San Diego County, California's second-most populous county, on Tuesday joined at least a dozen other municipalities in supporting the Trump administration's lawsuit against the state over its so-called "sanctuary" law.

The county's all-Republican Board of Supervisors discussed the issue in a closed session Tuesday and afterward announced that it had voted in favor of supporting the Justice Department's lawsuit against the state law.

The law in question, SB54, officially titled the California Values Act, limits cooperation between local law enforcement and federal immigration authorities. The vote was 3-1, with one supervisor absent.

"I think San Diegans are finally waking up and finally saying, 'Enough is enough, Gov. Brown,'" Gaspar told Fox News before the vote. "Gov. Brown needs to follow the laws of our Constitution."

Since the September 11th attacks, policymakers across all levels of government have pushed for greater communication and synthesis between federal and local law enforcement authorities, Gaspar said.

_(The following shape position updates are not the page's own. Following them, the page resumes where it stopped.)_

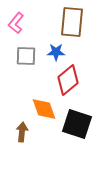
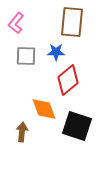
black square: moved 2 px down
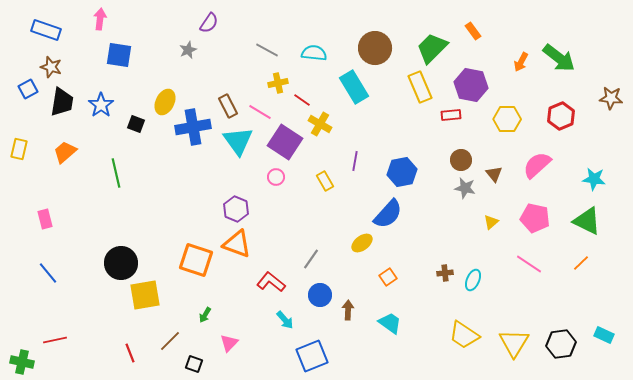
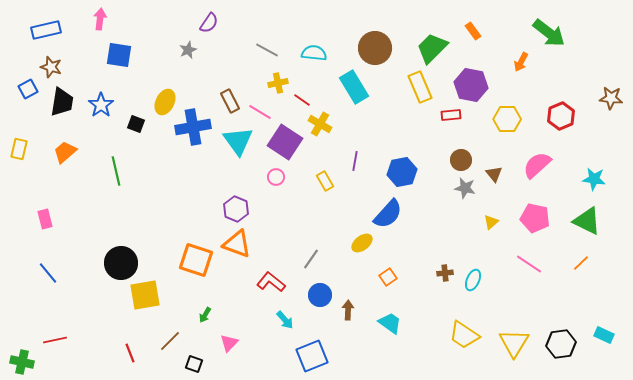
blue rectangle at (46, 30): rotated 32 degrees counterclockwise
green arrow at (559, 58): moved 10 px left, 25 px up
brown rectangle at (228, 106): moved 2 px right, 5 px up
green line at (116, 173): moved 2 px up
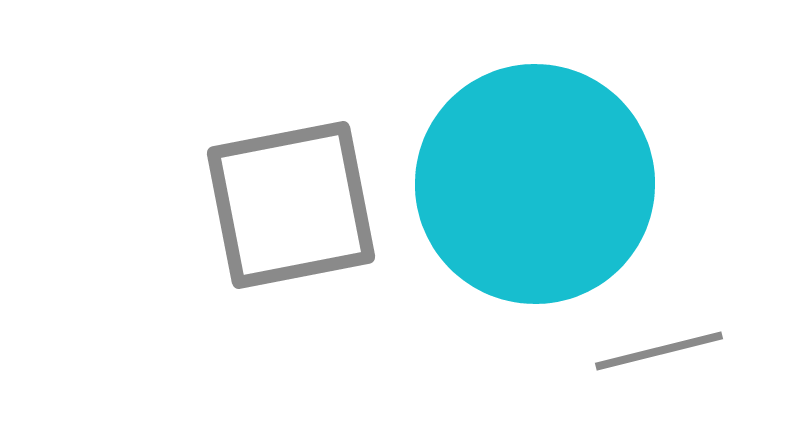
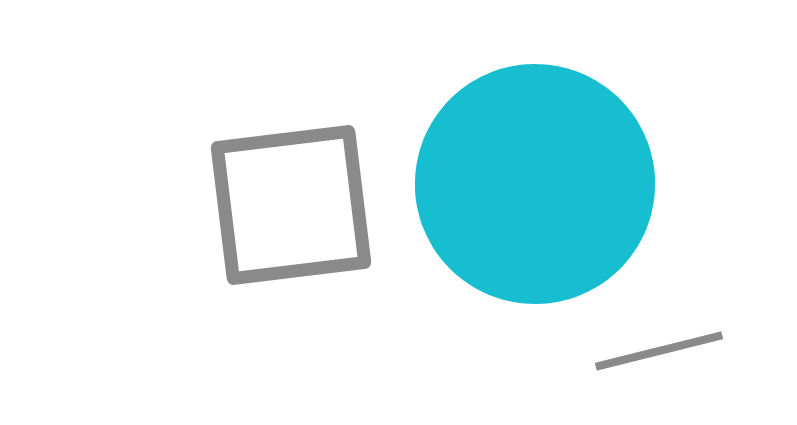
gray square: rotated 4 degrees clockwise
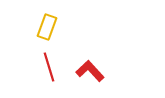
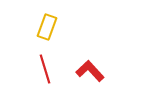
red line: moved 4 px left, 2 px down
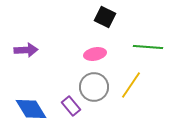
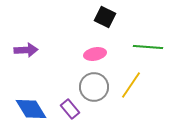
purple rectangle: moved 1 px left, 3 px down
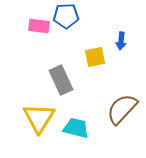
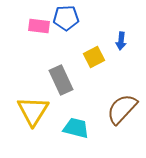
blue pentagon: moved 2 px down
yellow square: moved 1 px left; rotated 15 degrees counterclockwise
yellow triangle: moved 6 px left, 7 px up
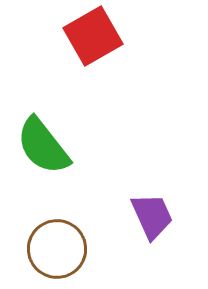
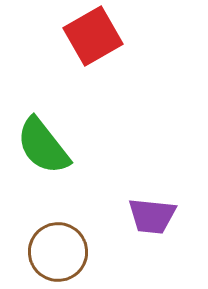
purple trapezoid: rotated 120 degrees clockwise
brown circle: moved 1 px right, 3 px down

Several task forces in San Diego were set up to help facilitate local and federal cooperation to combat cross-border human trafficking and drugs and weapons smuggling.

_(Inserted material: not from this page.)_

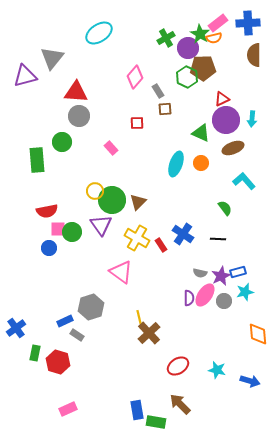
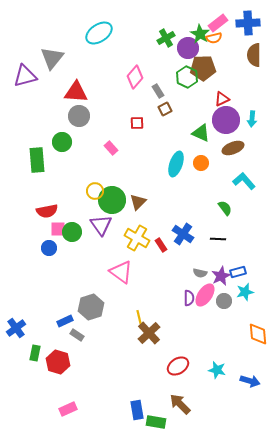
brown square at (165, 109): rotated 24 degrees counterclockwise
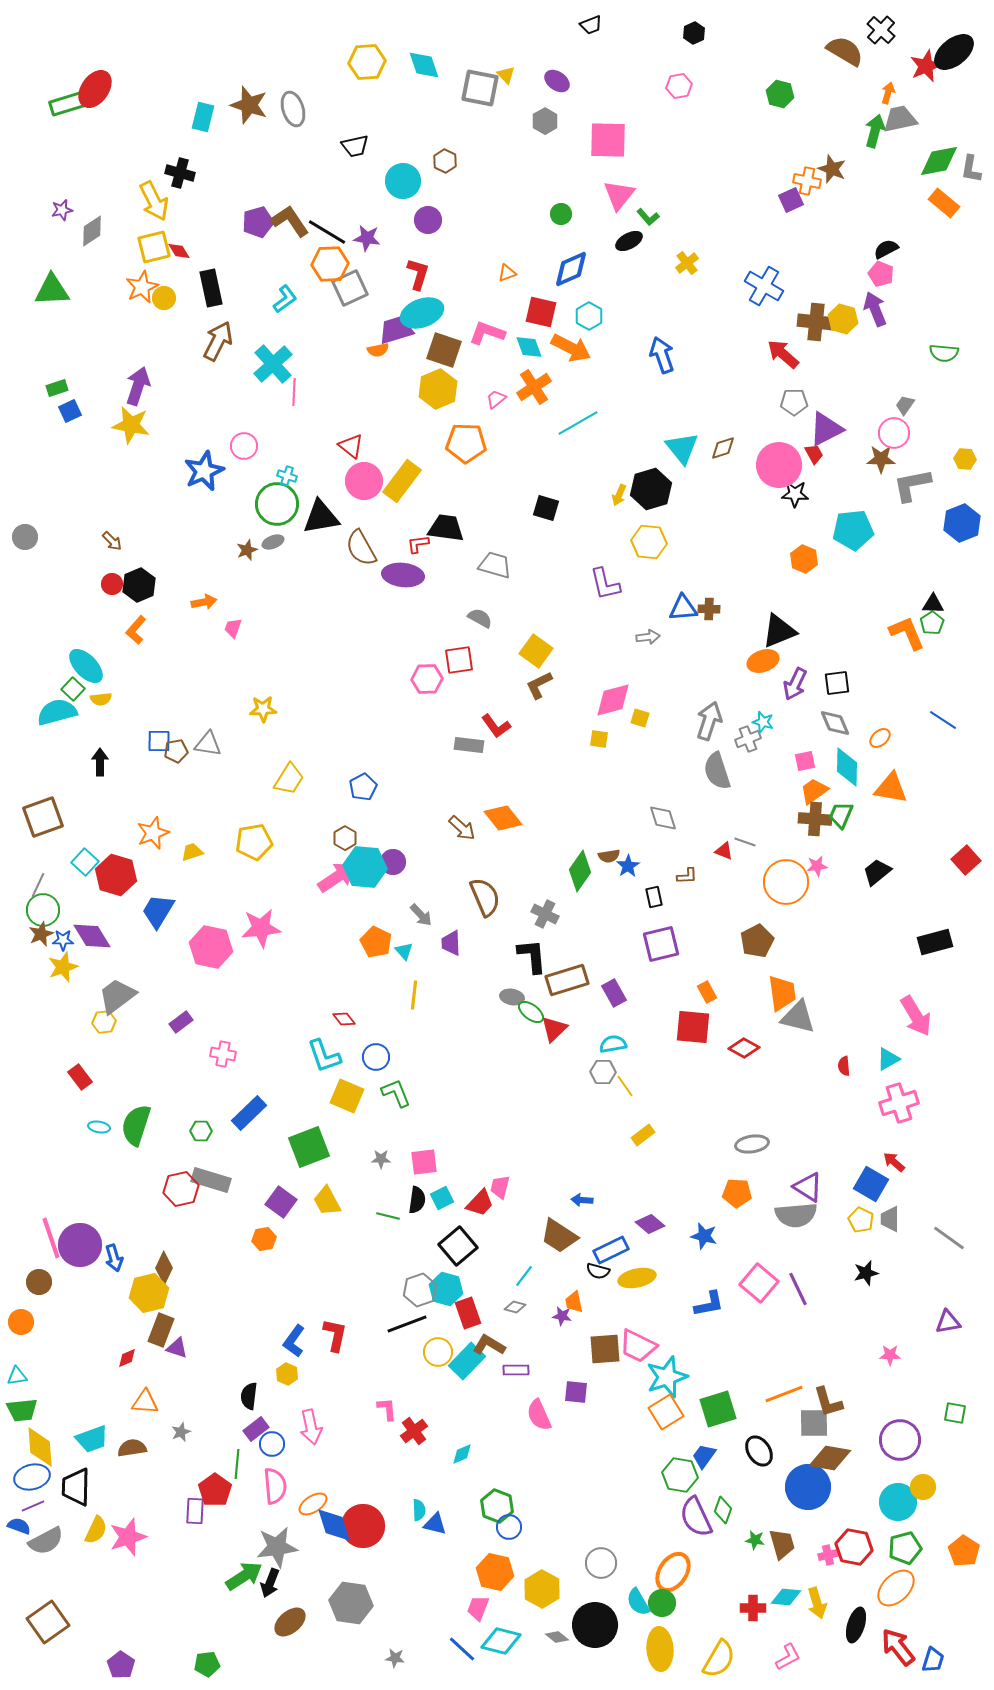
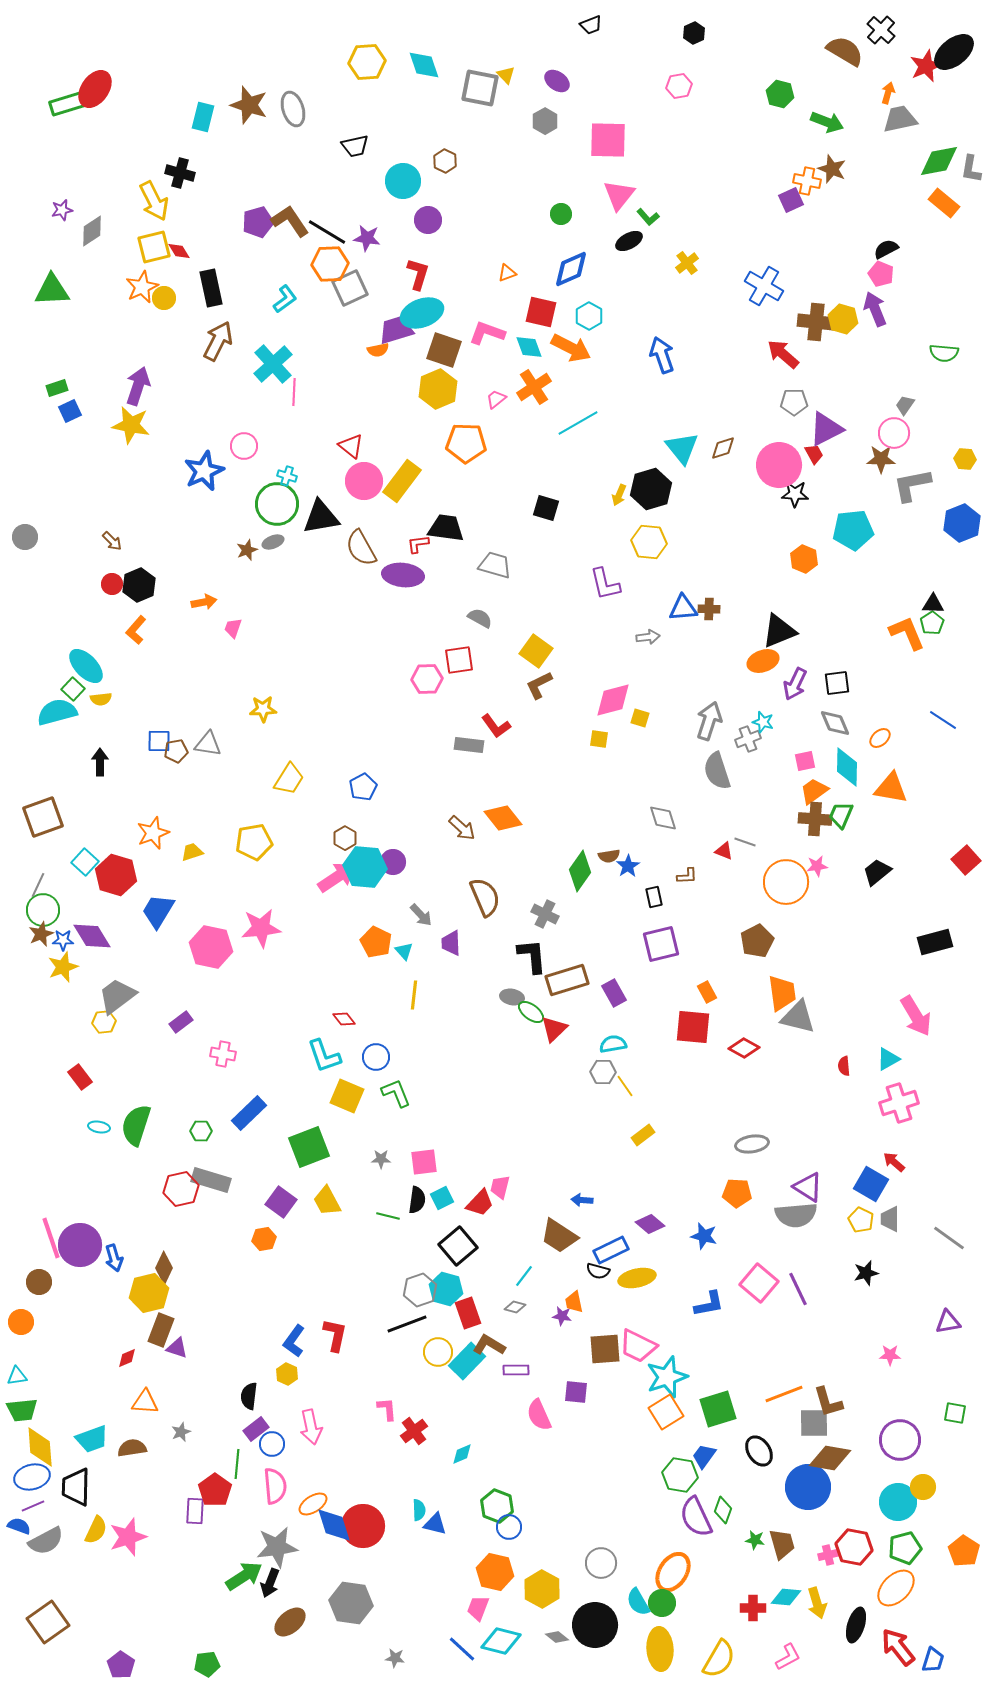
green arrow at (875, 131): moved 48 px left, 9 px up; rotated 96 degrees clockwise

"Unfortunately, under SB54, our local law enforcement can no longer take part," Gaspar said. "It's really quite unfortunate the impacts of SB54."

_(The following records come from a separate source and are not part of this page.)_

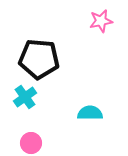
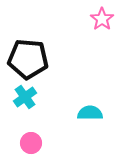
pink star: moved 1 px right, 2 px up; rotated 25 degrees counterclockwise
black pentagon: moved 11 px left
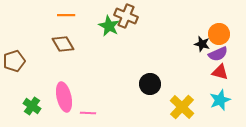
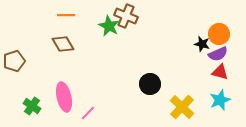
pink line: rotated 49 degrees counterclockwise
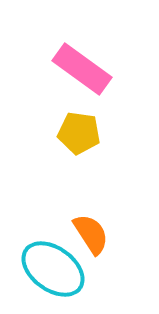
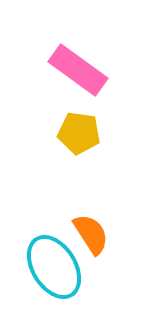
pink rectangle: moved 4 px left, 1 px down
cyan ellipse: moved 1 px right, 2 px up; rotated 22 degrees clockwise
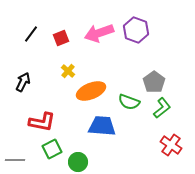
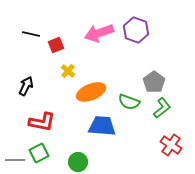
black line: rotated 66 degrees clockwise
red square: moved 5 px left, 7 px down
black arrow: moved 3 px right, 4 px down
orange ellipse: moved 1 px down
green square: moved 13 px left, 4 px down
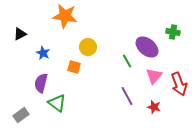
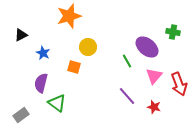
orange star: moved 4 px right; rotated 25 degrees counterclockwise
black triangle: moved 1 px right, 1 px down
purple line: rotated 12 degrees counterclockwise
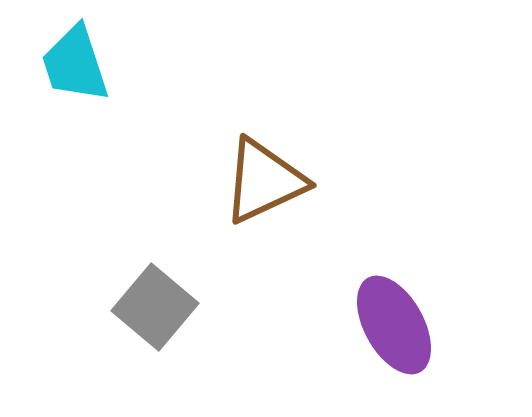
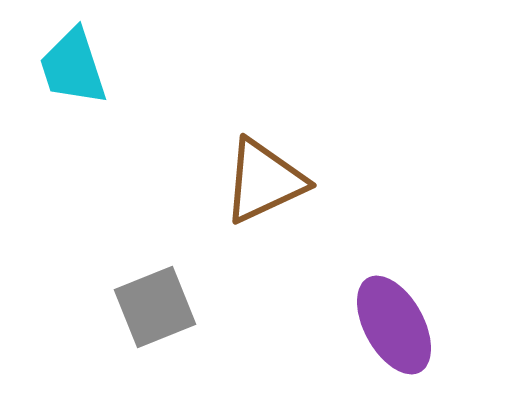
cyan trapezoid: moved 2 px left, 3 px down
gray square: rotated 28 degrees clockwise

The deadline has passed to file an amicus brief supporting the federal government's lawsuit challenging SB54. Gaspar said the County has directed the county attorney to file a supportive brief at the earliest opportunity—if and when a ruling is appealed to a higher court.

The move by San Diego County is the latest in a series of revolts by municipalities against the law, which began last month when the small city of Los Alamitos, located within Orange County, made national news by launching a city ordinance to reject the sanctuary law. Orange County itself soon followed suit by voting to file an amicus brief supporting the federal lawsuit against the state.

The cities of San Juan Capistrano, Aliso Viejo, Escondido, and Mission Viejo are among those whose leaders have either passed a resolution against the law or have voted to file amicus briefs in support of the Trump administration's positions.

The sanctuary-state issue is especially heated in the border county of San Diego, home to 3.3 million people, 33.5 percent of whom consider themselves Hispanics or Latino, according to the most recent census data.

San Diego City, which is led by popular Republican Mayor Kevin Faulconer who often touts a balanced approach to immigration policy, has so far steered clear of taking a stand on the sanctuary-state law.

Supporters of the new law argue that local police cooperation with federal immigration authorities undermines trust within immigrant communities of local law enforcement. Sanctuary advocates also say the Trump administration's immigration raids have targeted some illegal immigrants over minor crimes.

California Gov. Jerry Brown on Tuesday defended the state law and blasted "low-life politicians" who he argued are exploiting the illegal immigration issue for political reasons.

"The Republican Party has this little narrow group of—people that think that somehow they're going to get elected" on the issue, Brown said Tuesday during remarks at the National Press Club.

Leading up to the Board of Supervisors' vote, several local officials, as well as numerous interest groups on both sides of the issue held intense rallies.

San Diego's conservative radio host Carl DeMaio in the weeks before the Board of Supervisors' Tuesday vote on the issue, used his radio platform to aggressively press the board to join the lawsuit against the state law.

"The sanctuary state law is not only unconstitutional, but it is a real threat to public safety because it forces local government to harbor and shield violent criminals," said DeMaio, a former San Diego City councilman. "It is imperative that San Diego voters contact the five members of the Board of Supervisors before the vote to urge them to sign on to the lawsuit against the sanctuary city law."

Two North San Diego County mayors—Escondido's Sam Abed and San Marcos's Jim Desmond—also called on the Board to support the Trump administration's lawsuit.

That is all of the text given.